- WORK ITEM:
Below are records; copy every line in them that holds the word "Božićni".

┏━━

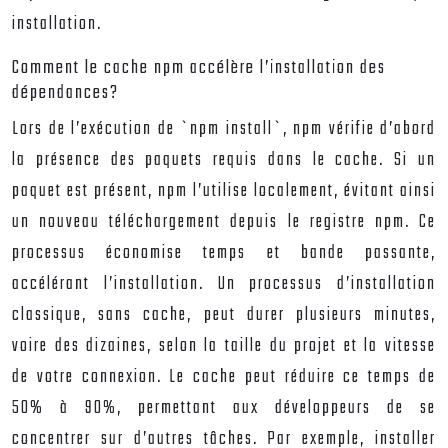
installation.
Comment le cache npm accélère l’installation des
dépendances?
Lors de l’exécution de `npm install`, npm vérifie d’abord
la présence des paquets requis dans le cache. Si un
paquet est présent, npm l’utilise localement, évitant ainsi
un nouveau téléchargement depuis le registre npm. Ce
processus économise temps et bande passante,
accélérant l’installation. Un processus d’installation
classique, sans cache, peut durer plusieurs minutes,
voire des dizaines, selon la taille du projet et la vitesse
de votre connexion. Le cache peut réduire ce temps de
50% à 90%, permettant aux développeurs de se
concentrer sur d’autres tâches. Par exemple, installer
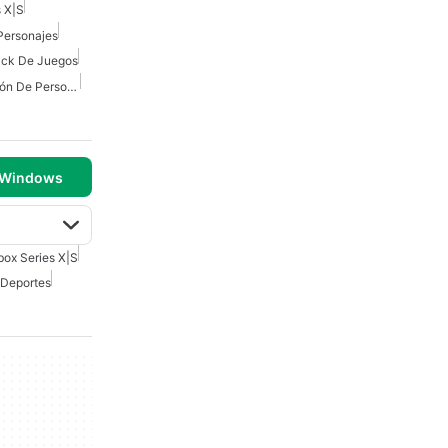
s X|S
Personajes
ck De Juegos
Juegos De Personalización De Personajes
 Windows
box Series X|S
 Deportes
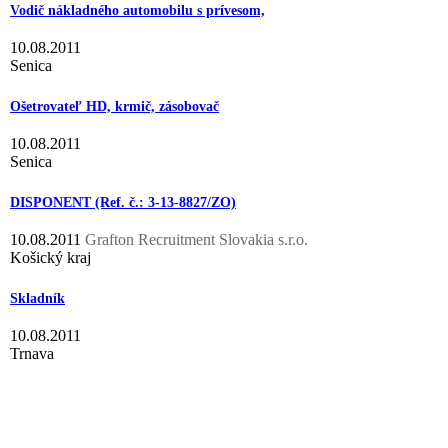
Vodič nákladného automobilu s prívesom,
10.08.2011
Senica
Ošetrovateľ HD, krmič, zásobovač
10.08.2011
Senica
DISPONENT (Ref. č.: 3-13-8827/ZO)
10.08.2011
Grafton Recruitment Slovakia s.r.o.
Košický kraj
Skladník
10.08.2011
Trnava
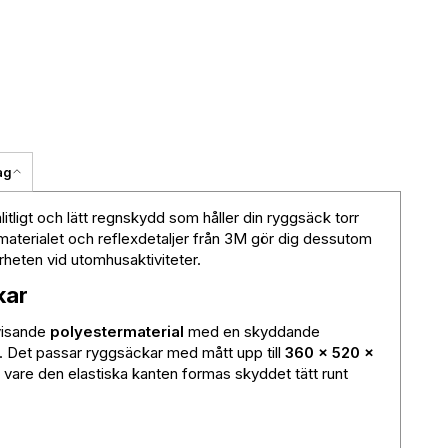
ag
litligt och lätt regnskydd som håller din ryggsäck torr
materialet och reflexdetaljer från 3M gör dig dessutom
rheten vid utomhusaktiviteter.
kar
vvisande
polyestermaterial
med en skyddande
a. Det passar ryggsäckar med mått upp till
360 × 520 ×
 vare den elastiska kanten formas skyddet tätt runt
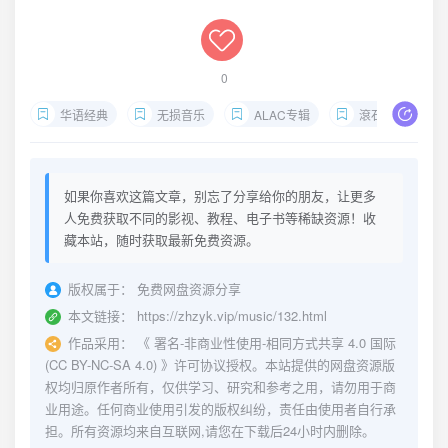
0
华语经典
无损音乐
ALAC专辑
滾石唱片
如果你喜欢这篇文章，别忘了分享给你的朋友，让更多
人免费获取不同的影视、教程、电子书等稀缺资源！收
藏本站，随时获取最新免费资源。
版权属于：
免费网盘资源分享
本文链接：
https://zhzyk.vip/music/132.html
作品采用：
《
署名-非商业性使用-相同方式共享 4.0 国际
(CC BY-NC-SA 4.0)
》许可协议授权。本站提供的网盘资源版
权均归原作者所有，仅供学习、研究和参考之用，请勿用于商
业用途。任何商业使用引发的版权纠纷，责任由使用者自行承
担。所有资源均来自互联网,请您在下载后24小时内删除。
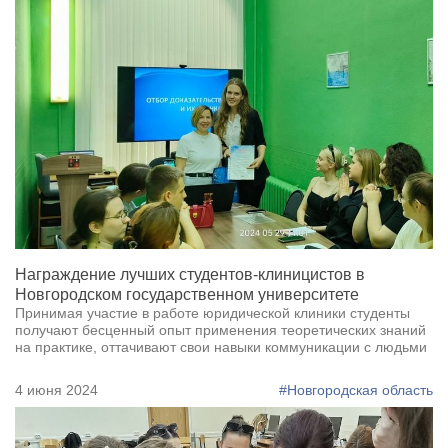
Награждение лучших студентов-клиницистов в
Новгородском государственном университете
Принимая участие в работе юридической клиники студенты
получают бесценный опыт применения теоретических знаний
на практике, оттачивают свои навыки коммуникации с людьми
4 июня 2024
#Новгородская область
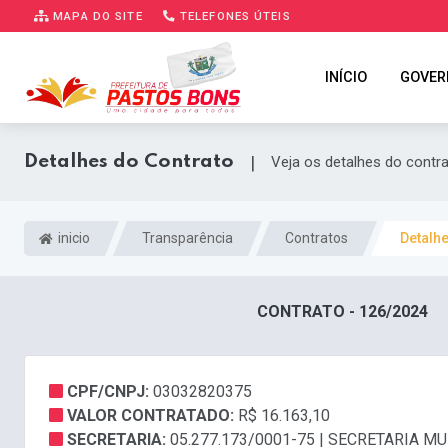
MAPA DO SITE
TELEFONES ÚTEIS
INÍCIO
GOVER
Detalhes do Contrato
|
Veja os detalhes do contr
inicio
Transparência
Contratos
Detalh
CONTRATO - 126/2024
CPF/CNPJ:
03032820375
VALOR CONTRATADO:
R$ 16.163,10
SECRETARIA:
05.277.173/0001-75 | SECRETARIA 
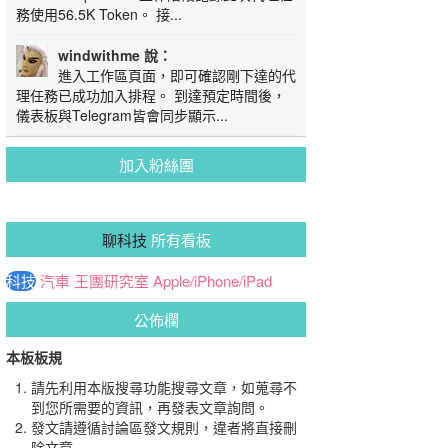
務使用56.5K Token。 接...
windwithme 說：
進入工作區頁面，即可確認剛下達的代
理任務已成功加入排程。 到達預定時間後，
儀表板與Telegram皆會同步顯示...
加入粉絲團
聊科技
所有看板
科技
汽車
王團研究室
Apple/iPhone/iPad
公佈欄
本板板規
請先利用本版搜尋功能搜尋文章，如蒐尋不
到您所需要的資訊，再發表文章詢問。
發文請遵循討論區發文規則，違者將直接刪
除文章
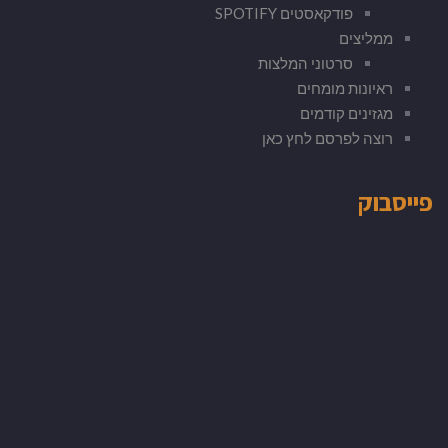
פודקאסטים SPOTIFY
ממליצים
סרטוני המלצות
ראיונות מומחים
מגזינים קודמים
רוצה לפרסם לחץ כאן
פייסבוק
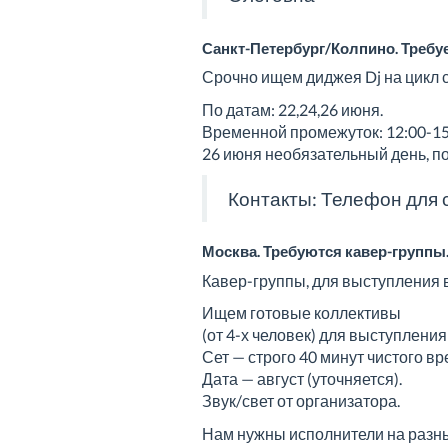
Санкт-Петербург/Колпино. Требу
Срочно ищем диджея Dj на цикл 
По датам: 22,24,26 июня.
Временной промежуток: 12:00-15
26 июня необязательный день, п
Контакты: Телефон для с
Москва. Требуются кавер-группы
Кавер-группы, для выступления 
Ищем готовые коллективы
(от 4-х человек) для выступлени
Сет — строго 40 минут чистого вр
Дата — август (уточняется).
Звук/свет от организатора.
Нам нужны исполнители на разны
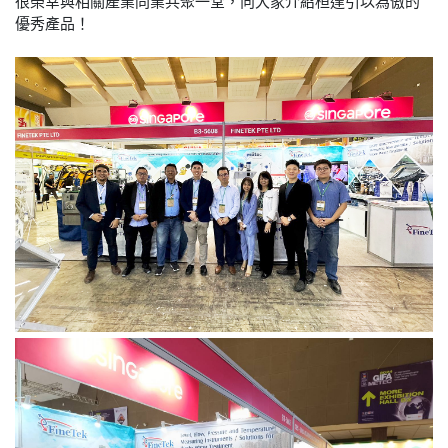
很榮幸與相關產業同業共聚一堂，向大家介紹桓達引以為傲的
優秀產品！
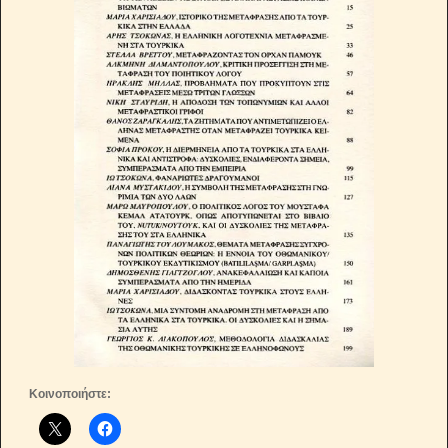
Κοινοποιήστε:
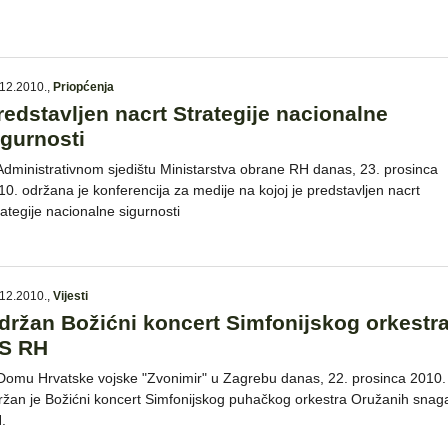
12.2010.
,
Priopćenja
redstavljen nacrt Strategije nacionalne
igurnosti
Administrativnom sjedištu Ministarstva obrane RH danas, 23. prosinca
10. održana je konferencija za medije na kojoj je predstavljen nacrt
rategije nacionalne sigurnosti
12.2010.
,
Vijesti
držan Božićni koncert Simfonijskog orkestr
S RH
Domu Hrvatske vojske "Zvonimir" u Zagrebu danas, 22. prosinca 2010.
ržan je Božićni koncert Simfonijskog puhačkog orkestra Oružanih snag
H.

┗━━

- TASK RESPONSE:
držan Božićni koncert Simfonijskog orkestr
ržan je Božićni koncert Simfonijskog puhačkog orkestra Oružanih snag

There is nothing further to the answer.